It’s frustrating to be the kind of person who is rarely satisfied with their career. I wish, so much, that I could find a nice job and show up every day and come home and have it be enough. I envy the people who have found it and who can rock that life.
I have never had a job that satisfied me. Not ever. And that is an exhausting feeling.
Yesterday at work I realized: This is not enough. And it crushed me with panic for a little while because I thought that I could get at least a year or two before this feeling set in. I really did.
And the only way to fix this dilemma? I have to work harder. There are some major, major projects that I want to focus on. They are so large they’re going to take more than just me to see them into completion. But to get to the place where that is even possibly means that I have to spend my time after work and on the weekends working for me. Again. It means I need to continue to have really great content here so that I can keep you all coming back and entice some new people to tag along. It means another redesign (happening shortly), it means spending not just my time, but my own money financing the roots of these major projects.

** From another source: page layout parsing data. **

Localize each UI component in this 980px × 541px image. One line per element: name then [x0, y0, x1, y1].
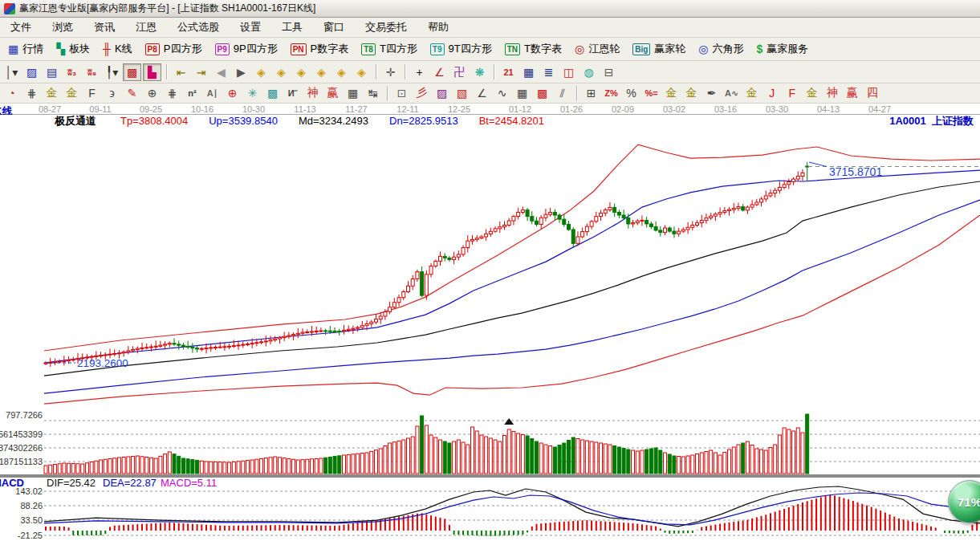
draw-tool-5[interactable]: ϶ [103, 84, 121, 102]
draw-tool-35[interactable]: 金 [682, 84, 701, 102]
nav-shrink-v[interactable]: ◈ [352, 63, 371, 81]
toolbar-9t-square[interactable]: T99T四方形 [424, 39, 498, 59]
draw-tool-2[interactable]: 金 [43, 84, 61, 102]
nav-candle-period[interactable]: ╿▾ [103, 63, 121, 81]
menu-item-3[interactable]: 江恩 [125, 18, 167, 36]
draw-tool-4[interactable]: F [83, 84, 101, 102]
draw-tool-1[interactable]: ⋕ [22, 84, 41, 102]
draw-tool-23[interactable]: ▧ [453, 84, 471, 102]
nav-calendar[interactable]: 21 [499, 63, 518, 81]
menu-item-5[interactable]: 设置 [230, 18, 271, 36]
toolbar-quotes[interactable]: ▦行情 [2, 39, 50, 59]
draw-tool-28[interactable]: ⫽ [553, 84, 571, 102]
menu-item-2[interactable]: 资讯 [83, 18, 125, 36]
draw-tool-36[interactable]: ✒ [702, 84, 721, 102]
draw-tool-14[interactable]: И˝ [283, 84, 302, 102]
nav-expand-v[interactable]: ◈ [332, 63, 351, 81]
draw-tool-44[interactable]: 四 [863, 84, 881, 102]
menu-item-1[interactable]: 浏览 [42, 18, 83, 36]
nav-last-page[interactable]: ⇥ [192, 63, 210, 81]
toolbar-t-table[interactable]: TNT数字表 [498, 39, 568, 59]
draw-tool-10[interactable]: A∣ [203, 84, 222, 102]
draw-tool-15[interactable]: 神 [303, 84, 322, 102]
draw-tool-0[interactable]: ◔ [2, 84, 21, 102]
menu-item-6[interactable]: 工具 [271, 18, 313, 36]
menu-item-4[interactable]: 公式选股 [167, 18, 230, 36]
draw-tool-39[interactable]: J [762, 84, 781, 102]
draw-tool-18[interactable]: ↹ [364, 84, 382, 102]
draw-tool-32[interactable]: % [622, 84, 640, 102]
draw-tool-24[interactable]: ∠ [473, 84, 491, 102]
menu-item-7[interactable]: 窗口 [313, 18, 355, 36]
nav-candle-style-combo[interactable]: │▾ [2, 63, 21, 81]
nav-zoom-left[interactable]: ◈ [252, 63, 270, 81]
draw-tool-22[interactable]: ▨ [433, 84, 451, 102]
nav-gann-swastika[interactable]: 卍 [450, 63, 469, 81]
chart-canvas[interactable]: 797.7266561453399374302266187151133143.0… [0, 104, 980, 541]
nav-bars-3[interactable]: ʬ₃ [63, 63, 81, 81]
nav-shrink-h[interactable]: ◈ [312, 63, 331, 81]
draw-tool-25[interactable]: ∿ [493, 84, 511, 102]
nav-zoom-right[interactable]: ◈ [272, 63, 291, 81]
toolbar-winner-wheel[interactable]: Big赢家轮 [626, 39, 692, 59]
menu-item-9[interactable]: 帮助 [417, 18, 459, 36]
nav-mind-tool[interactable]: ❋ [470, 63, 489, 81]
toolbar-p-square[interactable]: P8P四方形 [139, 39, 209, 59]
menu-item-0[interactable]: 文件 [0, 18, 42, 36]
draw-tool-3[interactable]: 金 [63, 84, 81, 102]
toolbar-hexagon[interactable]: ◎六角形 [692, 39, 750, 59]
draw-tool-27[interactable]: ▩ [533, 84, 551, 102]
draw-tool-43[interactable]: 赢 [843, 84, 861, 102]
draw-tool-11[interactable]: ⊕ [223, 84, 242, 102]
draw-tool-12[interactable]: ✳ [243, 84, 262, 102]
draw-tool-26[interactable]: ▦ [513, 84, 531, 102]
draw-tool-42[interactable]: 神 [823, 84, 841, 102]
draw-tool-20[interactable]: ⊡ [392, 84, 411, 102]
nav-bars-9[interactable]: ʬ₉ [83, 63, 101, 81]
draw-tool-17[interactable]: ▦ [344, 84, 362, 102]
nav-histogram-tool[interactable]: ▙ [143, 63, 161, 81]
toolbar-p-table[interactable]: PNP数字表 [284, 39, 356, 59]
draw-tool-34[interactable]: 金 [662, 84, 681, 102]
nav-hand-tool[interactable]: ✛ [381, 63, 400, 81]
nav-print[interactable]: ⊟ [600, 63, 618, 81]
candle-body [453, 257, 456, 259]
toolbar-sectors[interactable]: ▚板块 [50, 39, 96, 59]
nav-expand-h[interactable]: ◈ [292, 63, 311, 81]
nav-prev-bar[interactable]: ◀ [212, 63, 230, 81]
draw-tool-37[interactable]: A∿ [722, 84, 741, 102]
draw-tool-9[interactable]: n² [183, 84, 201, 102]
nav-calculator[interactable]: ▦ [519, 63, 538, 81]
draw-tool-6[interactable]: ✎ [123, 84, 141, 102]
nav-report-list[interactable]: ▤ [43, 63, 61, 81]
nav-next-bar[interactable]: ▶ [232, 63, 250, 81]
draw-tool-40[interactable]: F [783, 84, 801, 102]
candle-body [228, 346, 231, 347]
draw-tool-8[interactable]: ⋕ [163, 84, 181, 102]
toolbar-9p-square[interactable]: P99P四方形 [209, 39, 284, 59]
draw-tool-7[interactable]: ⊕ [143, 84, 161, 102]
menu-item-8[interactable]: 交易委托 [355, 18, 417, 36]
draw-tool-16[interactable]: 赢 [323, 84, 342, 102]
draw-tool-30[interactable]: ⊞ [582, 84, 600, 102]
nav-notes[interactable]: ≣ [539, 63, 558, 81]
draw-tool-21[interactable]: 彡 [413, 84, 431, 102]
toolbar-kline[interactable]: ╫K线 [96, 39, 139, 59]
nav-multi-chart[interactable]: ▨ [22, 63, 41, 81]
nav-first-page[interactable]: ⇤ [172, 63, 190, 81]
volume-bar [457, 440, 460, 474]
candle-body [654, 226, 657, 230]
nav-save[interactable]: ◫ [559, 63, 578, 81]
nav-pattern-tool[interactable]: ▩ [123, 63, 141, 81]
nav-crosshair[interactable]: + [410, 63, 429, 81]
draw-tool-41[interactable]: 金 [803, 84, 821, 102]
draw-tool-31[interactable]: Z% [602, 84, 620, 102]
toolbar-winner-service[interactable]: $赢家服务 [750, 39, 815, 59]
toolbar-t-square[interactable]: T8T四方形 [355, 39, 424, 59]
nav-angle-tool[interactable]: ∠ [430, 63, 449, 81]
nav-browser[interactable]: ◍ [579, 63, 598, 81]
toolbar-gann-wheel[interactable]: ◎江恩轮 [568, 39, 626, 59]
draw-tool-38[interactable]: 金 [742, 84, 761, 102]
draw-tool-33[interactable]: %= [642, 84, 661, 102]
draw-tool-13[interactable]: ▩ [263, 84, 282, 102]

It means I can’t come home and lounge around anymore. It means I have to chase it again. Chase and hustle. And I really wish I didn’t have to. I wish it was easy. None of that, “It’s the challenge that’s exciting!” No. The challenge is hard and exhausting and beats you down and doesn’t care about you. The reward is not the challenge, the reward is being able to make something for myself and share it with a bunch of people, to do what I think I’m really good at (probably the only thing I’m really good at) and maybe have that be what I spend 8+ hours a day doing. Instead of other things.
Things are changing because they have to change, but a lot is also staying the same because we need the money, the stepping stones, the safety net. So, I’ll work harder and I’ll take the scrapes of rejection, and the late bed times, and having to say no to social activities in stride, because this whole thing I’ve got going on right now? It’s not working for me. And it’s up to me to change it.